Life
These Temp Tattoos Might Be Big News For Science
Ordinarily, tattoos are cosmetic measures undertaken for aesthetic reasons only, but could they ever be more tangibly beneficial? Indeed, temporary tattoos to help chronic disease might be the new frontier in treating immune disorders, and they offer real medical benefits (as well as cosmetic ones). Depending on the patient, the cosmetic aspects may even be a big plus.
Autoimmune disorders, like multiple sclerosis, are notoriously difficult to treat. An autoimmune disorder occurs when the body attacks its own cells, having misidentified them as invaders. The goal of treatment, theoretically, is to get the body to recognize foreign cells properly, but how exactly to do this remains mysterious to scientists for now. So, currently, doctors are limited to managing the symptoms of autoimmune disorders in their patients, and to prescribing medications that suppress the immune system generally. Unfortunately, immunosuppressants also reduce the body's ability to deal with genuinely dangerous pathogens, too — leaving autoimmune patients stuck between a rock and a hard place.
A team of scientists at Baylor University, led by Christine Beeton, may have found another way. Their results, published recently in Nature's online journal Scientific Reports, suggests that a certain compound — nanoparticles treated with polyethylene glycol — may be able to target just the malfunctioning aspects of an autoimmune patient's immune system. This would allow the patient to still keep much of her immune defenses up, while alleviating the symptoms caused by the immune system components that have gone haywire.

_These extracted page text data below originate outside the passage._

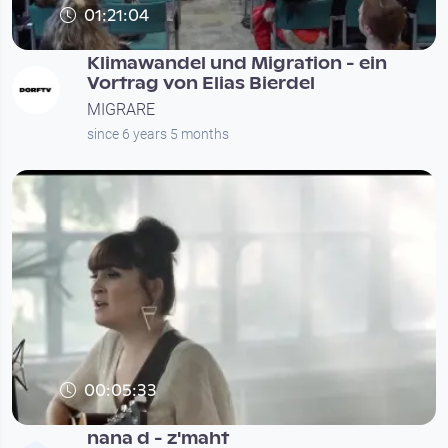
01:21:04
Klimawandel und Migration - ein
Vortrag von Elias Bierdel
MIGRARE
since 6 years 5 months
00:05:33
nana d - z'maht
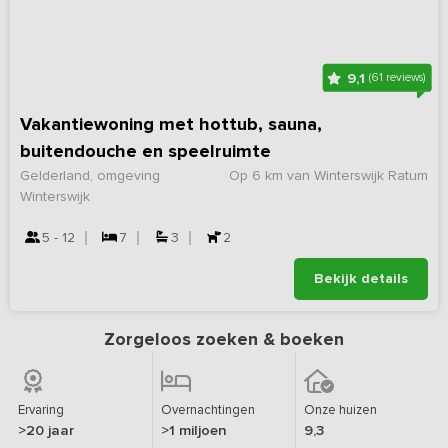
9,1
(61 reviews)
Vakantiewoning met hottub, sauna,
buitendouche en speelruimte
Gelderland, omgeving
Op 6 km van Winterswijk Ratum
Winterswijk
5 - 12
7
3
2
Bekijk details
Zorgeloos zoeken & boeken
Ervaring
Overnachtingen
Onze huizen
>20 jaar
>1 miljoen
9,3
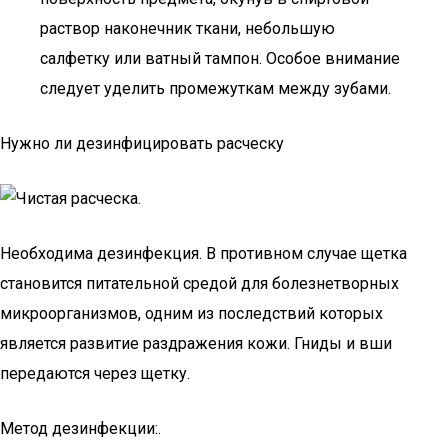
раствор наконечник ткани, небольшую
салфетку или ватный тампон. Особое внимание
следует уделить промежуткам между зубами.
Нужно ли дезинфицировать расческу
Необходима дезинфекция. В противном случае щетка
становится питательной средой для болезнетворных
микроорганизмов, одним из последствий которых
является развитие раздражения кожи. Гниды и вши
передаются через щетку.
Метод дезинфекции:.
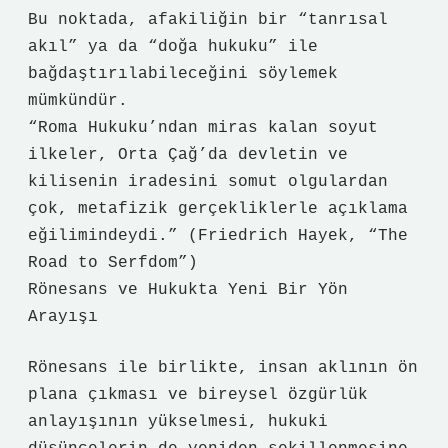
Bu noktada, afakiliğin bir “tanrısal
akıl” ya da “doğa hukuku” ile
bağdaştırılabileceğini söylemek
mümkündür.
“Roma Hukuku’ndan miras kalan soyut
ilkeler, Orta Çağ’da devletin ve
kilisenin iradesini somut olgulardan
çok, metafizik gerçekliklerle açıklama
eğilimindeydi.” (Friedrich Hayek, “The
Road to Serfdom”)
Rönesans ve Hukukta Yeni Bir Yön
Arayışı
Rönesans ile birlikte, insan aklının ön
plana çıkması ve bireysel özgürlük
anlayışının yükselmesi, hukuki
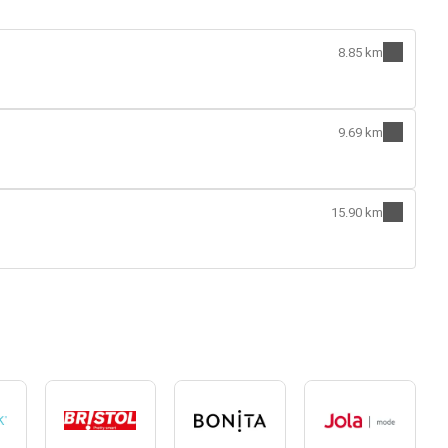
8.85 km
9.69 km
15.90 km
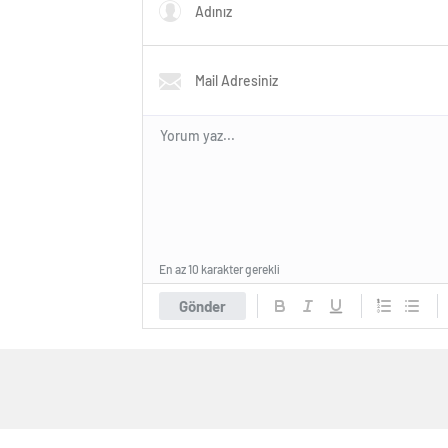
En az 10 karakter gerekli
Gönder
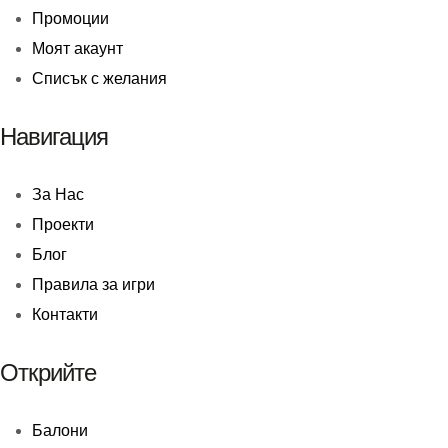
Промоции
Моят акаунт
Списък с желания
Навигация
За Нас
Проекти
Блог
Правила за игри
Контакти
Открийте
Балони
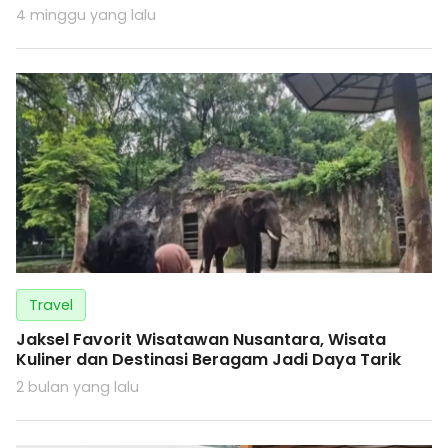
4 minggu yang lalu
Travel
Jaksel Favorit Wisatawan Nusantara, Wisata
Kuliner dan Destinasi Beragam Jadi Daya Tarik
2 bulan yang lalu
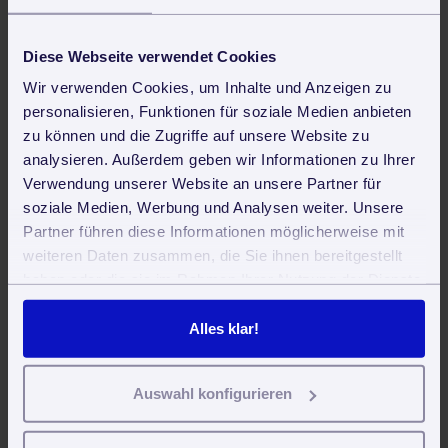
Diese Webseite verwendet Cookies
Wir verwenden Cookies, um Inhalte und Anzeigen zu
Marketing
Qualitätssicherung
personalisieren, Funktionen für soziale Medien anbieten
zu können und die Zugriffe auf unsere Website zu
Bewertet mit durchschnittlich
4.0





analysieren. Außerdem geben wir Informationen zu Ihrer
Sternen von
113
Lesern.
Verwendung unserer Website an unsere Partner für
soziale Medien, Werbung und Analysen weiter. Unsere
Partner führen diese Informationen möglicherweise mit
weiteren Daten zusammen, die Sie ihnen bereitgestellt
Software für Gebäudereiniger und
haben oder die sie im Rahmen Ihrer Nutzung der Dienste
Betreuungsdienste
gesammelt haben. Sie geben Einwilligung zu unseren
Cookies, wenn Sie unsere Webseite weiterhin nutzen.
Alles klar!
Auswahl konfigurieren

What does any of this have to do with tattoos? The innovative nanoparticles developer at Baylor are administered to a patient subcutaneously (under her skin), where they leach out into her system over a period of about one week. And, since they're carbon-based, the particles make a visible dark spot where they're placed. As lead researcher Beeton explains to ScienceDaily:
We saw it made a black mark when we injected it, and at first we thought that's going to be a real problem if we ever take it into the clinic, but we can work around that. We can inject into an area that's hidden, or use micropattern needles and shape it. I can see doing this for a child who wants a tattoo and could never get her parents to go along. This will be a good way to convince them.
And there you have it: the possibility of therapeutic temporary tattoos for chronic autoimmune disease. The treatments (and the tattoos) last only for a little while, so you can adjust either as necessary. Perhaps doctors will prescribe these tattoo-like treatments, and artists can apply them. Whatever brings a smile to a suffering patient's face sounds like a big win to me.